Start of EXERCISE MATERIAL
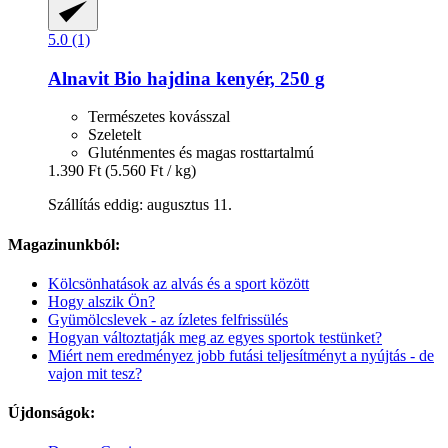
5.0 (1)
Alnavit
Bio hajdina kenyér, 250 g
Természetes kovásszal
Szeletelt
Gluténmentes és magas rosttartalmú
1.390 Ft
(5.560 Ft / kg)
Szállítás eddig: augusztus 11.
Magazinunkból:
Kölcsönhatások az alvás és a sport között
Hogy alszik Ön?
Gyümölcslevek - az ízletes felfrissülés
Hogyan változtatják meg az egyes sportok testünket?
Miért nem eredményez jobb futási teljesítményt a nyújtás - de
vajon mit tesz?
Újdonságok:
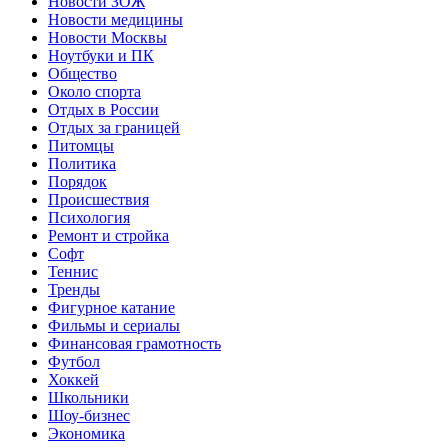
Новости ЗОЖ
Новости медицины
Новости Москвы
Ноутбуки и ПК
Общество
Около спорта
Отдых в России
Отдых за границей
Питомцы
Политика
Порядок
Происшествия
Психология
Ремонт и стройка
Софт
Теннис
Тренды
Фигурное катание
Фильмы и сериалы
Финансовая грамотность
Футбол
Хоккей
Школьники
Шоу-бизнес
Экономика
End of EXERCISE MATERIAL
Start of EXERCISE MATERIAL
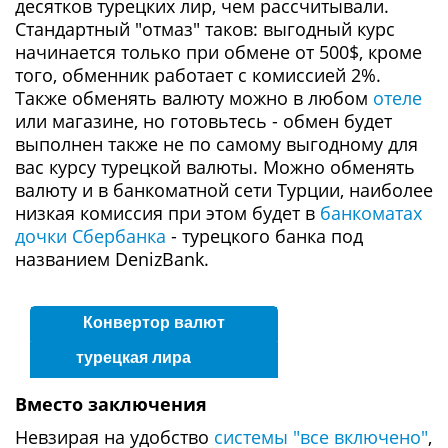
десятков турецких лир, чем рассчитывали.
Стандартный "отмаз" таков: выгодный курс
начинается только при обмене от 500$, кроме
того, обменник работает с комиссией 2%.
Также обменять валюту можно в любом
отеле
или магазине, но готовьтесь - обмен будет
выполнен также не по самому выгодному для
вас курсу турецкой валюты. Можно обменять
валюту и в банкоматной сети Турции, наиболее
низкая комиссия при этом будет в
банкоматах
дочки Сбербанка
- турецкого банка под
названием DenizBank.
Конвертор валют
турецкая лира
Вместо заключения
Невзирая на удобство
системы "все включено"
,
End of EXERCISE MATERIAL
Start of EXERCISE MATERIAL
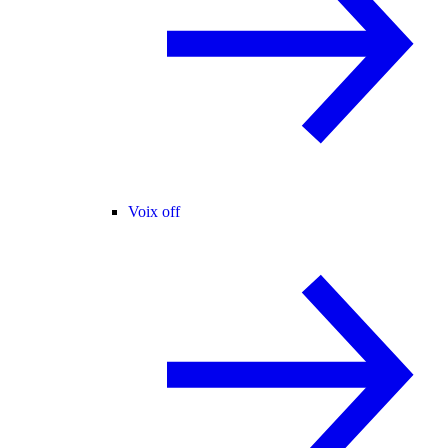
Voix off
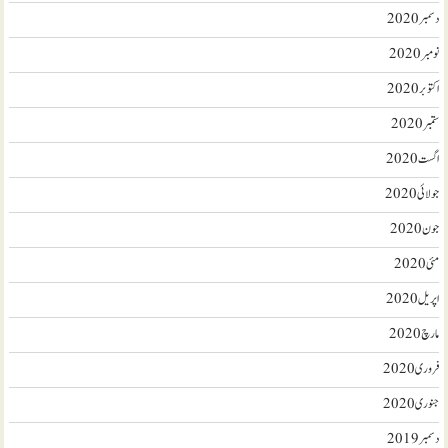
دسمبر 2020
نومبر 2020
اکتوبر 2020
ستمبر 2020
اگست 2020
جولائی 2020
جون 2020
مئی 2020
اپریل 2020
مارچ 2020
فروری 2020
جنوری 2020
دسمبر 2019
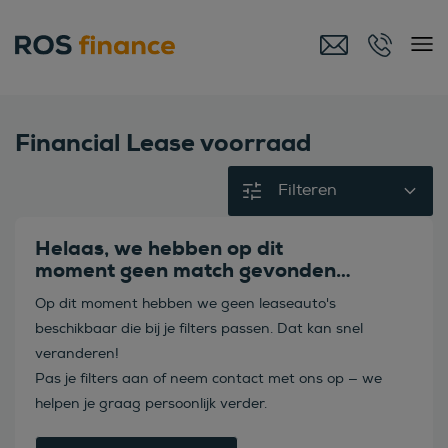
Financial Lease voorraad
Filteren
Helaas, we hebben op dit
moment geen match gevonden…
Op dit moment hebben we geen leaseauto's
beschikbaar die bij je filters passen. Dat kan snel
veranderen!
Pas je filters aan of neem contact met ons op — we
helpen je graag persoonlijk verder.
End of EXERCISE MATERIAL
— PROBLEM TO SOLVE —
Check each line of the records for the string "будет" and copy those that have it.

— REPLY —
или магазине, но готовьтесь - обмен будет
низкая комиссия при этом будет в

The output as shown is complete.